El respeto al vicio ajeno
Se considera que un vicio es todo aquel mal hábito que puede perjudicar al que lo adopta, es decir, para que alguien se convierta en un vicioso, debe de haber otro alguien que no lo sea y que pueda juzgarlo como tal.
El vicio conlleva una carga moral sobre lo que está bien o mal hecho, terrenos escabrosos en los que unos se sienten con mayor autoridad que otros, a veces nomás porque algo les provocó el sueño de la razón.
Juzgar es fácil, de algún lado tiene que salir la certidumbre de que se está viviendo bien, o al menos, mejor que los otros.
Por eso, es conveniente darse de vez en cuando golpes de pecho para sentirse racional en esos campos del actuar, no vaya siendo que los otros puedan ser mejores personas, incluso, con todo y vicios.
De entre la múltiple opción de vicios disponibles a elegir en el transcurso vital, hay una gran variedad, o más o menos.
Casi cualquier cosa y actividad puede convertirse en un mal hábito, sabiéndolo aprovechar. Están los legales y más reconocibles como el alcohol, el tabaco o las gorditas de chicharrón, pero hay muchos otros productos y actividades en las que la línea de distinción es más delgada.
A diferencia de la coca cola, nadie pensaría que el consumo de vitaminas o paracetamol pueda convertirse en vicio, o qué decir del deporte, que se ha envuelto en una estigmatizada y benéfica actividad en un país de gorditos sofocados, que lo único que quieren es sentir bonito mientras le muerden a su gordita, esa es su meta.
Adoptar vicios puede tener muchas génesis, pero tal vez, la principal sea el placer, o más bien, su ausencia.
Todo vicioso consagrado en algún momento fue primerizo. El sabor de cerveza o vino es un gusto que se adquiere, no se diga de las bocanadas de humo que conllevan, además, toda una ritualización entre manos y boca.
Los vicios tienen que ver, sí, con lo que provocan en el cuerpo, pero también, con lo que surge en los afectos y emociones, es decir, en el alma.
Una borrachera nunca es solo eso, siempre es un convivio amistoso, familiar o romántico, una fiesta líquida.
Así que es entendible que, en un mundo de tanta represión, muchos opten por buscar libertad al otro lado de la cruda realidad, en una más relajada, de amigos y amantes, de paz, al menos, hasta que se demuestra lo contrario.
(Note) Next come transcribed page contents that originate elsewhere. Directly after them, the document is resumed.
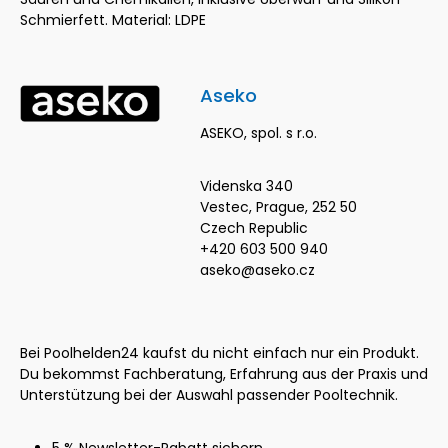
Schmierfett. Material: LDPE
Aseko
ASEKO, spol. s r.o.
Videnska 340
Vestec, Prague, 252 50
Czech Republic
+420 603 500 940
aseko@aseko.cz
Bei Poolhelden24 kaufst du nicht einfach nur ein Produkt.
Du bekommst Fachberatung, Erfahrung aus der Praxis und
Unterstützung bei der Auswahl passender Pooltechnik.
5 % Newsletter-Rabatt sichern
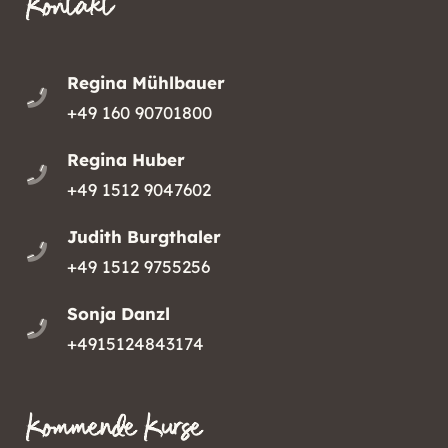
Kontakt
Regina Mühlbauer
+49 160 90701800
Regina Huber
+49 1512 9047602
Judith Burgthaler
+49 1512 9755256
Sonja Danzl
+4915124843174
Kommende Kurse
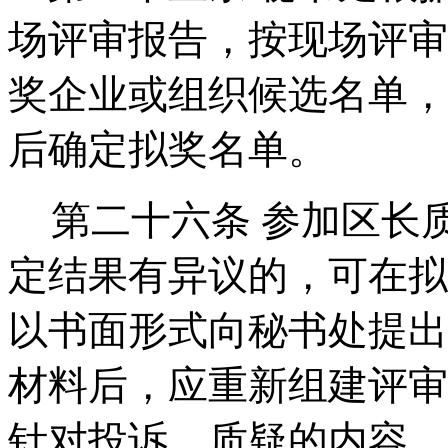
场评审报告，按现场评审
奖企业或组织候选名单，
后确定拟奖名单。
第二十六条
参加区长
定结果有异议的，可在拟
以书面形式向秘书处提出
材料后，应重新组建评审
针对投诉、质疑的内容，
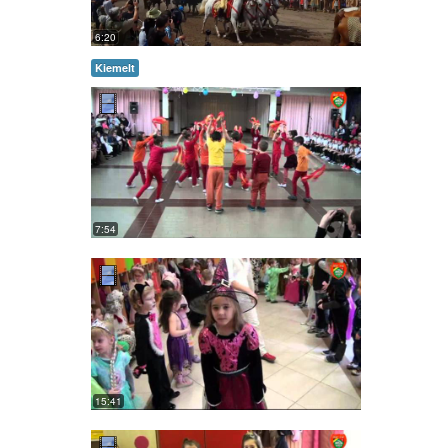
6:20
Kiemelt
7:54
15:41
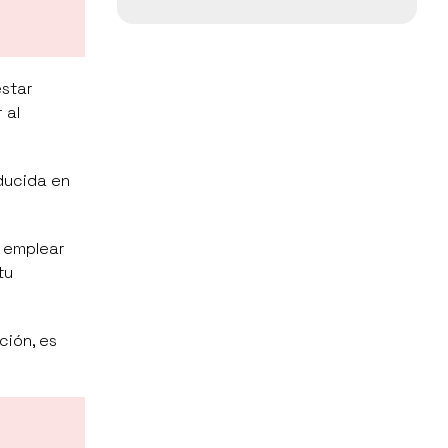
estar
 al
oducida en
a emplear
tu
ción, es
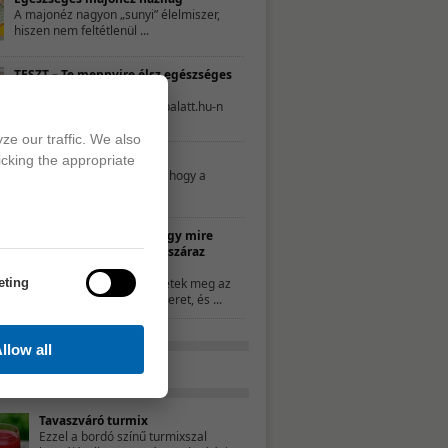
A majonéz nagyon „sunyi” élelmiszer,
hiszen nem feltétlenül ...
TESZT – Te mennyire élsz egészséges
életet?
A következő tesztet a 21napalatt.hu-n
találtuk. Egyszerűen csak ...
ze our traffic. We also
Mit nassoljon a gyerek?
icking the appropriate
Néhány szülő úgy gondolja, hogy a
nassolás rosszat ...
10 ötlet, hogy mire
használd a száraz
kenyeret
eting
Ha nem ettétek meg az
összes kenyeret, és ...
llow all
Tavaszváró turmix
Ezzel a bordó színű turmixszal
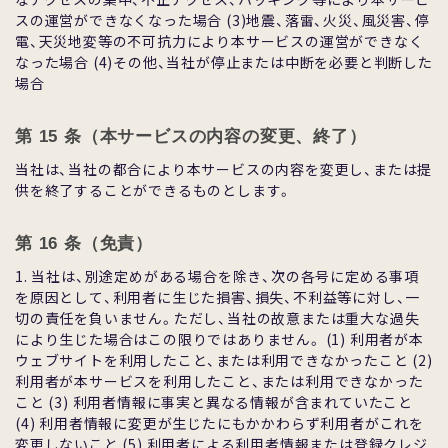
スの運営ができなくなった場合 (3)地震、落雷、⽕災、⾵災害、停
電、天災地変等の不可抗⼒により本サービスの運営ができなく
なった場合 (4)その他、当社が停⽌または中断を必要と判断した
場合
第 15 条（本サービスの内容の変更、終了）
当社は、当社の都合により本サービスの内容を変更し、または提
供を終了することができるものとします。
第 16 条（免責）
1. 当社は、別途定めがある場合を除き、次の各号に定める事項
を原因として、利⽤者に⽣じた損害、損失、不利益等に対し、⼀
切の責任を負いません。ただし、当社の故意または重⼤な過失
により⽣じた場合はこの限りではありません。 (1) 利⽤者が本
ウェブサイトを利⽤したこと、または利⽤できなかったこと (2)
利⽤者が本サービスを利⽤したこと、または利⽤できなかった
こと (3) 利⽤者情報に事実と異なる情報が含まれていたこと
(4) 利⽤者情報に変更が⽣じたにもかかわらず利⽤者がこれを
変更しないこと (5) 利⽤者による利⽤者情報または登録クレジ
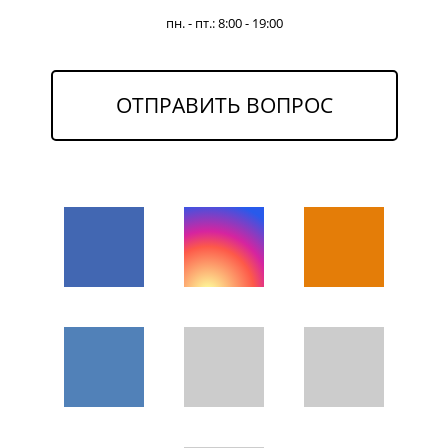
пн. - пт.: 8:00 - 19:00
ОТПРАВИТЬ ВОПРОС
Las campañas antialcohol y antitabaco nunca le van a ganar a las publicitarias que promocionan los diabólicos productos, y menos, con esas soluciones chafas en las que se pretende castigar a los que solo quieren tener un poco de decisión para echarle al cuerpo humo, alcohol o manteca, por encima de todas las demás decisiones que no tienen.
Castigar a los borrachitos con multas o impuestos extra en las bebidas, ha servido para reducir el consumo tanto como castigar a los panzoncitos subiendo el precio de las tortas.
En una de esas, los viciosos no dejan de lado su espíritu competitivo tal como los adictos al deporte, que tal que para ellos un obstáculo es más bien un incentivo.
Los presumibles dueños del bien adoptan al conductismo, aplican estímulos y castigos para intentar corregir conductas al servicio de quién, ¿la moral? ¿Las buenas costumbres? ¿El capital? ¿Diosito?
Lo malo de muchos viciosos es que se metan con los demás, evitando eso, ¿hasta dónde cada quien puede elegir los suyos? Qué tal que el respeto a los vicios ajenos fuera la paz.
Pero no, ahí andan los moralmente superiores prohibiendo, queriendo convencer a los pobres lonjuditos, briagos o chacuacos que dejen de hacer lo que hacen porque ese camino no es el indicado, no como el que ellos aprendieron que es. Como si en eso de estar vivo las instrucciones fueran tan claras.
Como si cada quien no tuviera derecho a tomar, adecuadamente, sus propias malas decisiones. Los vicios que se adopten se harán dependiendo del catálogo de elecciones disponible, llámese tabaco, alcohol o mínimo, suponer que se vive mejor sin vicios.